E l’ultimo pensiero che ricavo dal Vangelo della Passione di S. Giovanni sono proprio le ultime battute poco prima che Gesù morisse: “Donna, ecco tuo figlio!”. E al discepolo che Egli amava: “Ecco tua madre!”. È l’ultimo dono che Gesù fa: sua madre. Perché sa che un figlio che cresce e che sbaglia ha bisogno della tenerezza della madre per riscattarsi. Il dono più alto, l’ultimo. Gesù non aveva più nulla da dare, nemmeno uno straccio. L’ultimo dono: la madre. “Ecco tua madre!”. È come se Gesù avesse voluto dire a quel discepolo quel giorno e a noi stasera: “Ecco tua madre! Fatevi guidare da lei. Fatevi accogliere da lei quando peccate. Fatevi incoraggiare da lei quando non avete più speranza.”
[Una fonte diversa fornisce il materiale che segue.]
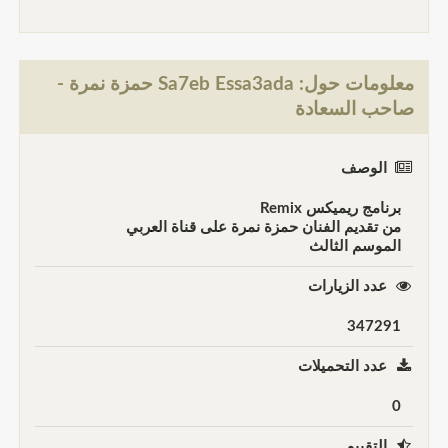
معلومات حول: Sa7eb Essa3ada حمزة نمرة -
صاحب السعادة
الوصف
برنامج ريميكس Remix
من تقديم الفنان حمزة نمرة على قناة العربي
الموسم الثالث
عدد الزيارات
347291
عدد التحميلات
0
التقييم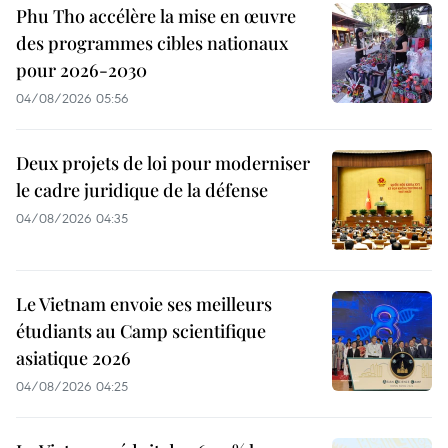
Phu Tho accélère la mise en œuvre
des programmes cibles nationaux
pour 2026-2030
04/08/2026 05:56
Deux projets de loi pour moderniser
le cadre juridique de la défense
04/08/2026 04:35
Le Vietnam envoie ses meilleurs
étudiants au Camp scientifique
asiatique 2026
04/08/2026 04:25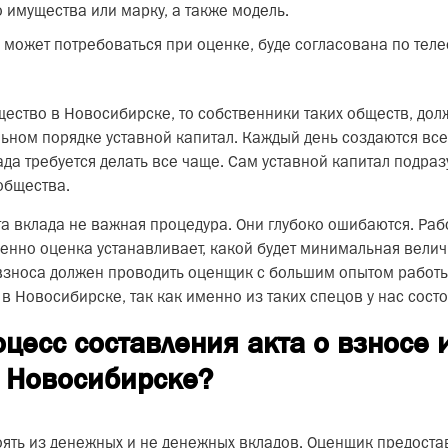
 имущества или марку, а также модель.
может потребоваться при оценке, буде согласована по тел
ество в Новосибирске, то собственники таких обществ, до
льном порядке уставной капитал. Каждый день создаются вс
ада требуется делать все чаще. Сам уставной капитал подр
общества.
та вклада не важная процедура. Они глубоко ошибаются. Раб
менно оценка устанавливает, какой будет минимальная вели
 взноса должен проводить оценщик с большим опытом работы
 Новосибирске, так как именно из таких спецов у нас состо
оцесс составления акта о взносе
в Новосибирске?
ять из денежных и не денежных вкладов. Оценщик предостав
La madre di Gesù è il dono che ci fa capire che non c’è vita di fede senza la maternità di Maria: la maternità della Chiesa. Maria in fondo è l’immagine di una grande madre dal grembo immenso che genera figli alla grazia: la Chiesa, la Madre-Chiesa. Dalla croce Gesù non ha dato solo Maria, ha dato anche la Chiesa come madre ai suoi figli. Dicendo: “Ecco tua madre!”, Gesù ha voluto dire: “Ricordati che non puoi avere Dio per padre se non avrai una Chiesa come madre”. La famiglia deve essere completa: ci vuole il padre, ci vuole la madre. E la madre di tutti è la Chiesa, santa e peccatrice insieme, piena di slanci e momenti forti, piena di debolezze e di miserie. È la Chiesa la Sposa amata da Cristo, sgorgata dal suo costato.

Pensieri dunque che scaturiscono dal racconto di S. Giovanni e che accompagnano la nostra riflessione sulla Passione di Gesù che è, lo ripeto ancora, la passione dell’uomo che soffre, perché nel mondo non c’è l’amore. E Gesù invece, morendo in croce, ci fa capire che solo l’Amore riscatta il mondo: lo guarisce.